Additionally, comparing such university admissions with desegregation, he wrote that "there is no principled distinction between the University's assertion that diversity yields educational benefits and the segregationists' assertion that segregation yielded those same benefits". He also wrote that he believed that such admissions programs may actually be more harmful: "Blacks and Hispanics admitted to the University as a result of racial discrimination are, on average, far less prepared than their white and Asian classmates...the University's discrimination does nothing to increase the number of blacks and Hispanics who have access to a college education generally...any blacks and Hispanics who likely would have excelled at less elite schools are placed in a position where underperformance is all but inevitable because they are less academically prepared than the white and Asian students with whom they must compete".

In her dissenting opinion, Justice Ginsburg explained her reasons for affirming the Fifth Circuit's ruling. Noting that the university's 10% plan admitted students regardless of their race, she argued that "the University's admissions policy flexibly considers race only as a 'factor of a factor of a factor of a factor' ... and is subject to periodic review to ensure that the consideration of race remains necessary and proper to achieve the University's educational objectives ... As I see it, the Court of Appeals has already completed that inquiry, and its judgment, trained on this Court's Bakke and Grutter pathmarkers, merits our approbation".

== Back to the Fifth Circuit ==
In June 2013, the Supreme Court ruled the Fifth Circuit had failed to apply strict scrutiny to the university's race-conscious admissions policy and sent the case back to the Fifth Circuit court. In November, the Fifth Circuit court heard oral arguments from both sides. In their questions during the arguments, Judges Patrick Higginbotham, Carolyn Dineen King, and Emilio M. Garza focused on the way the university defines "critical mass" as well as past attempts the university has made to increase minority enrollment.

On July 15, 2014, the Fifth Circuit announced its decision in favor of UT Austin, with Judge Garza dissenting. In its decision, the majority wrote, "It is equally settled that universities may use race as part of a holistic admissions program where it cannot otherwise achieve diversity." Fisher sought a rehearing en banc with the Fifth Circuit which was denied on 12 of November in a 10–5 decision. Fisher then filed a petition for certiorari to the Supreme Court.

==Return to the Supreme Court==

On June 29, 2015, the Supreme Court announced that they would hear another challenge to UT Austin's admissions policy.
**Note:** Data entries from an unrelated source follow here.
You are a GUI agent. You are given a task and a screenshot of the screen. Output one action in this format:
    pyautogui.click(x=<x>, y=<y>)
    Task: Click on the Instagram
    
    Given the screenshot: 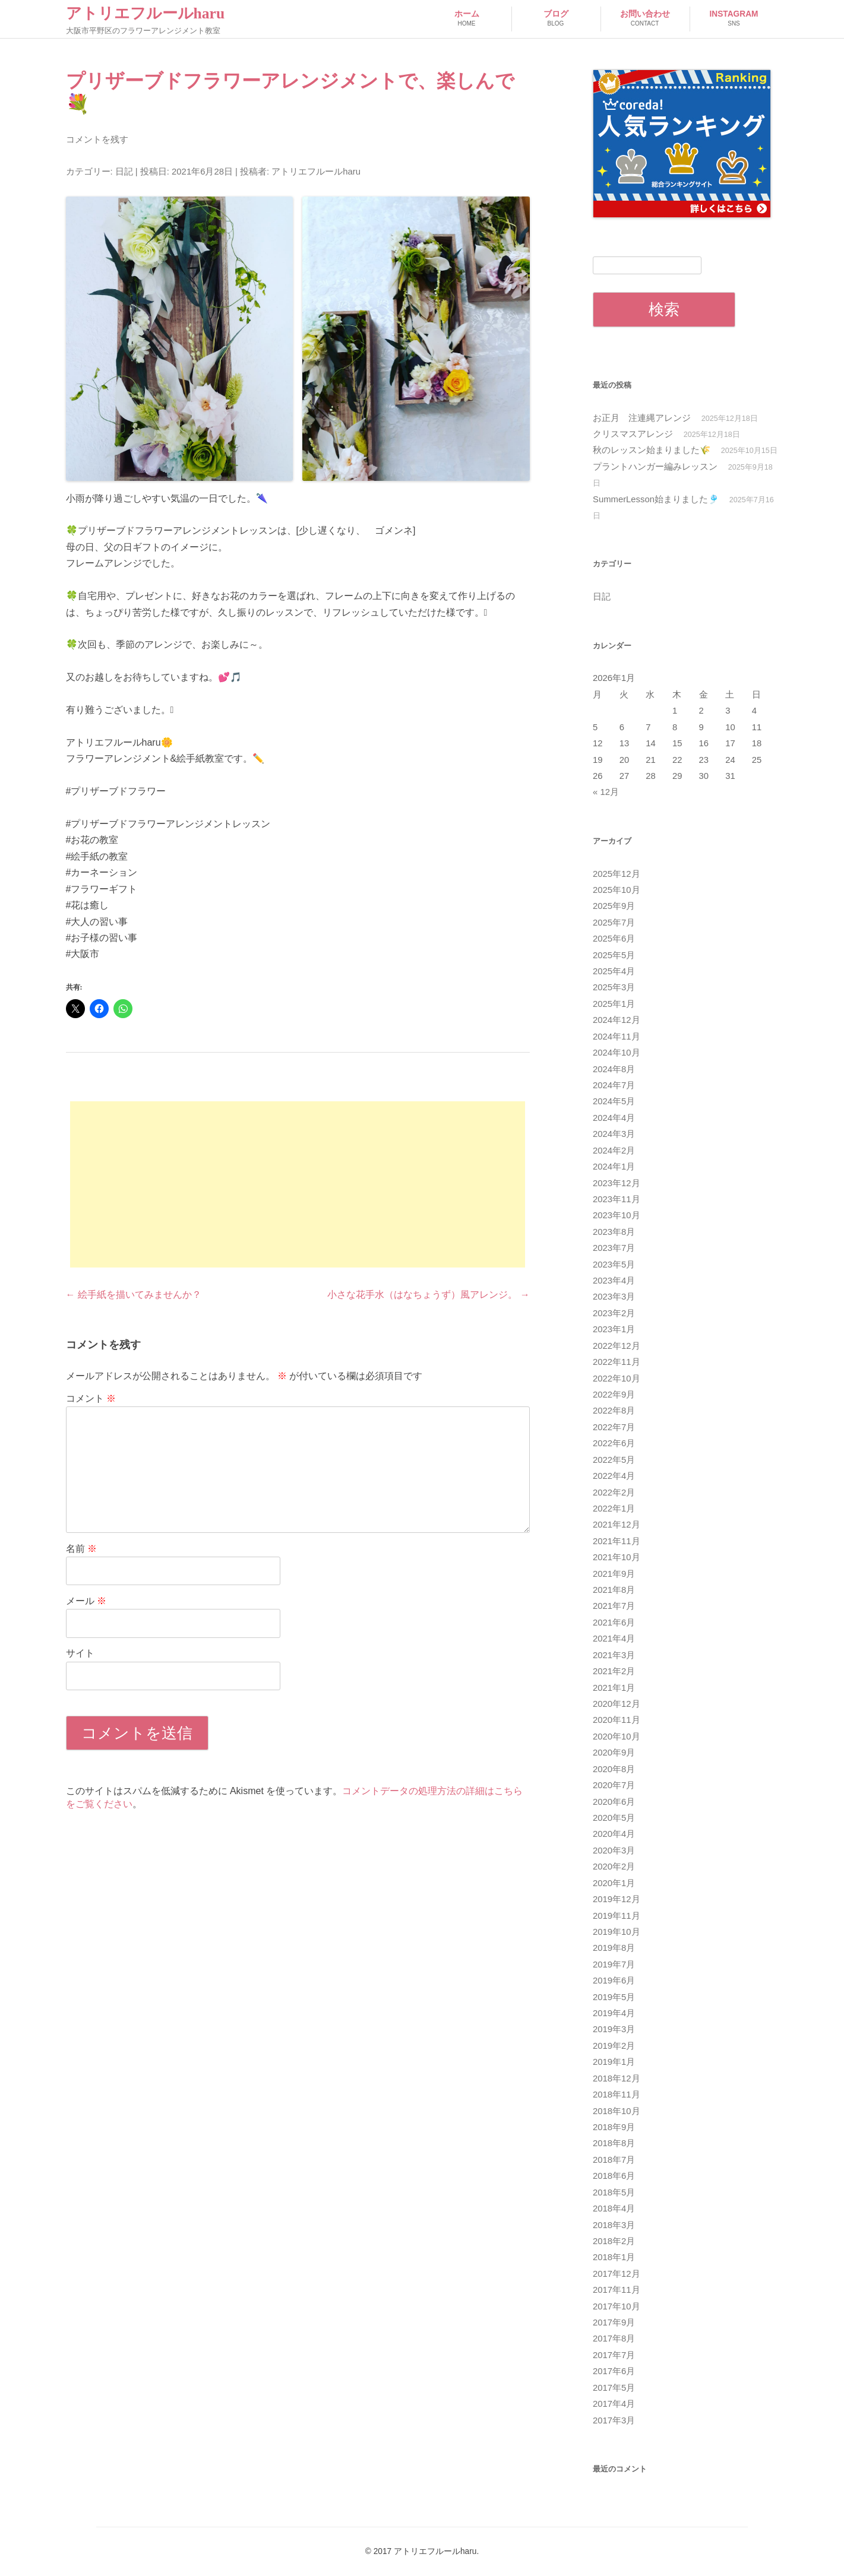 What is the action you would take?
    pyautogui.click(x=734, y=19)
The case was assigned docket number 14-981 and oral arguments were heard on December 9. Legal analysts predicted from the justices' questions that the Court would likely either remand the case again to the lower courts for additional fact-finding, strike down UT Austin's policy, or strike down affirmative action in college admissions nationwide.

During oral arguments, Justice Scalia raised the mismatching theory and questioned whether black students admitted to top-tier schools suffer because the courses are too difficult. Scalia commented that "There are those who contend that it does not benefit African Americans to get them into the University of Texas, where they do not do well, as opposed to having them go to a less-advanced school, a slower-track school where they do well. One of the briefs pointed out that most of the black scientists in this country don't come from schools like the University of Texas. They come from lesser schools where they do not feel that they're being pushed ahead in classes that are too fast for them." The comments led to outcry from the University of Texas's African American students, and spurred the creation of the Twitter hashtag #StayMadAbby. As Justice Antonin Scalia died on February 13, 2016, and Justice Elena Kagan recused herself, the case was decided by the seven remaining justices. On June 23, 2016, a 4–3 vote affirmed the Fifth Circuit's decision for UT Austin.